Question

based on a poll, among adults who regret getting tattoos, 15% say that they were too young when they got their tattoos. assume that nine adults who regret getting tattoos are randomly selected, and find the indicated probability. complete parts (a) through (d) below.
a. find the probability that none of the selected adults say that they were too young to get tattoos.
0.2310 (round to four decimal places as needed.)
b. find the probability that exactly one of the selected adults says that he or she was too young to get tattoos.
0.3679 (round to four decimal places as needed.)
c. find the probability that the number of selected adults saying they were too young is 0 or 1.
0.5985 (round to four decimal places as needed.)
d. if we randomly select nine adults, is 1 a significantly low number who say that they were too young to get tattoos?
no, because the probability that more than 1 of the selected adults say that they were too young is 0.05

Explanation:

Step1: Identify the binomial probability formula

The binomial probability formula is $P(X = k)=C(n,k)\times p^{k}\times(1 - p)^{n - k}$, where $n$ is the number of trials, $k$ is the number of successes, $p$ is the probability of success on a single - trial, and $C(n,k)=\frac{n!}{k!(n - k)!}$. Here, $n = 9$, $p=0.15$, and $1 - p = 0.85$.

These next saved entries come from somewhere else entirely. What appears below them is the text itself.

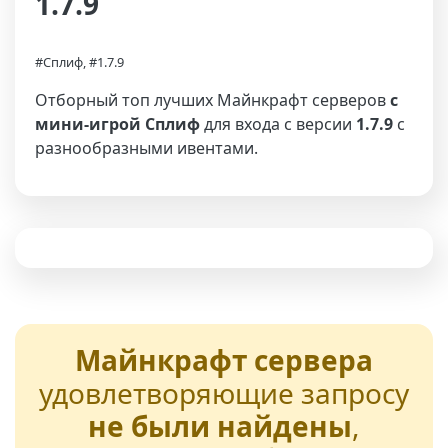
1.7.9
#Сплиф, #1.7.9
Отборный топ лучших Майнкрафт серверов
с
мини-игрой Сплиф
для входа с версии
1.7.9
с
разнообразными ивентами.
Майнкрафт сервера
удовлетворяющие запросу
не были найдены
,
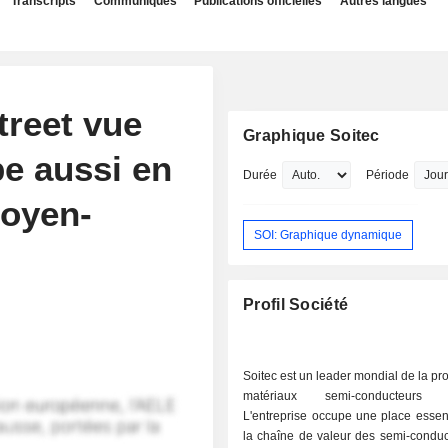
Transcripts
Communiqués
Publications officielles
Autres langues
treet vue
Graphique Soitec
pe aussi en
Durée
Période
Moyen-
SOI: Graphique dynamique
Profil Société
Soitec est un leader mondial de la pr
matériaux semi-conducteurs i
L'entreprise occupe une place essen
la chaîne de valeur des semi-conduc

Step2: Calculate the probability for part a

For $k = 0$, $C(9,0)=\frac{9!}{0!(9 - 0)!}=1$. Then $P(X = 0)=C(9,0)\times(0.15)^{0}\times(0.85)^{9}=1\times1\times0.23161694\approx0.2316$.

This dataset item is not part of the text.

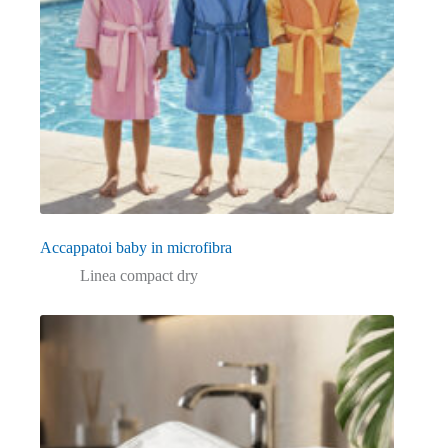
Accappatoi baby in microfibra
Linea compact dry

Step3: Calculate the probability for part b

For $k = 1$, $C(9,1)=\frac{9!}{1!(9 - 1)!}=\frac{9!}{1!8!}=9$. Then $P(X = 1)=C(9,1)\times(0.15)^{1}\times(0.85)^{8}=9\times0.15\times0.27249052\approx0.3679$.

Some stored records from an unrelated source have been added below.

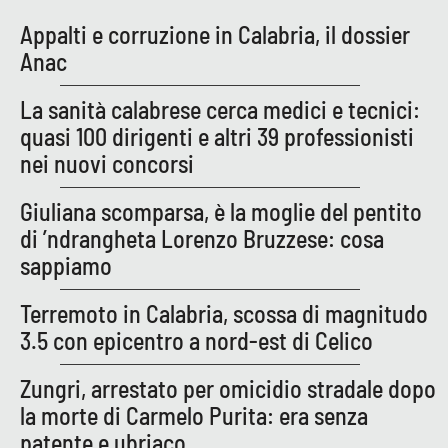
Appalti e corruzione in Calabria, il dossier
APP
Anac
Android
La sanità calabrese cerca medici e tecnici:
quasi 100 dirigenti e altri 39 professionisti
Apple
nei nuovi concorsi
Giuliana scomparsa, è la moglie del pentito
di ’ndrangheta Lorenzo Bruzzese: cosa
sappiamo
Terremoto in Calabria, scossa di magnitudo
3.5 con epicentro a nord-est di Celico
Zungri, arrestato per omicidio stradale dopo
la morte di Carmelo Purita: era senza
patente e ubriaco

Step4: Calculate the probability for part c

$P(X = 0\ or\ X = 1)=P(X = 0)+P(X = 1)=0.2316+0.3679 = 0.5995$.

Step5: Calculate the probability for part d

The probability that more than 1 of the selected adults say they were too young is $P(X>1)=1 - P(X = 0)-P(X = 1)=1 - 0.5995 = 0.4005$. Since $0.4005>0.05$.

Answer:

a. $0.2316$
b. $0.3679$
c. $0.5995$
d. No, because the probability that more than 1 of the selected adults say that they were too young is greater than $0.05$